Four weeks later, when my holiday was over and I’d returned home to my parents at the coast, the magic of seeds was forever in my heart. Looking back, it explains a lot about the way I am:
Like why I always tried to grow things when I was young: A little pot on my bedroom window sill. A planter box on the veranda. A few scattered seeds in a flower bed. My dad often made me weed the garden as punishment. I hated it so much. However, planting seeds and coaxing them out of the earth and into life was something so precious.

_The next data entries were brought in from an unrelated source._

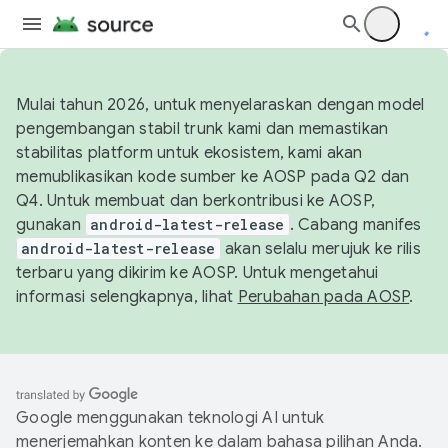
Mulai tahun 2026, untuk menyelaraskan dengan model
pengembangan stabil trunk kami dan memastikan
stabilitas platform untuk ekosistem, kami akan
memublikasikan kode sumber ke AOSP pada Q2 dan
Q4. Untuk membuat dan berkontribusi ke AOSP,
gunakan
android-latest-release
. Cabang manifes
android-latest-release
akan selalu merujuk ke rilis
terbaru yang dikirim ke AOSP. Untuk mengetahui
informasi selengkapnya, lihat
Perubahan pada AOSP
.
Google menggunakan teknologi AI untuk
menerjemahkan konten ke dalam bahasa pilihan Anda.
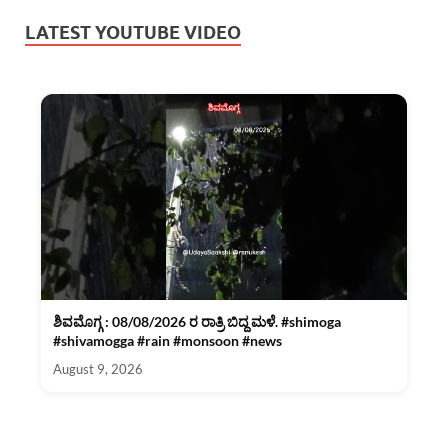
LATEST YOUTUBE VIDEO
ಶಿವಮೊಗ್ಗ : 08/08/2026 ರ ರಾತ್ರಿ ಬಿದ್ದ ಮಳೆ. #shimoga
#shivamogga #rain #monsoon #news
August 9, 2026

And alsowhy I’ve always carried some seeds with me to plant wherever I went or to offer as gifts to people. At the end of our final year at university when my then boyfriend (now husband) took me to Zimbabwe to meet his family, I took basil seeds for his mother. We planted them in the garden where they flourished beautifully. Sometimes I feel that they were symbolic of the incredible relationship that I’ve cultivated with my mother-in-law from that moment onwards.
And why when I graduated from university and moved from a small country town to the city in search of work, I basically brought two things with me – my clothes and a pack of mixed herb and edible flower seeds. I claimed a patch in my aunt’s neglected garden and for the year that I lived with her, I nurtured that piece of earth and the wonderful things that I grew from it.
So in a way, it shouldn’t come as a surprise that when a simple question came my way a week or two ago – “What happens to the dreams that you let die?” – it immediately sparked a story. A very short story about a seed woman who lost her dreams in the snow and finds her way back to them.
Naturally, I treasure this story just as much as I do seeds. And because I believe that stories are created to be shared, I’ve decided to share this rough piece with you in tomorrow’s blog post. I have no real expectations other than to share the things in my heart and little bits of inspiration.
Until then, thank you for your presence here and have a blessed and beautiful day.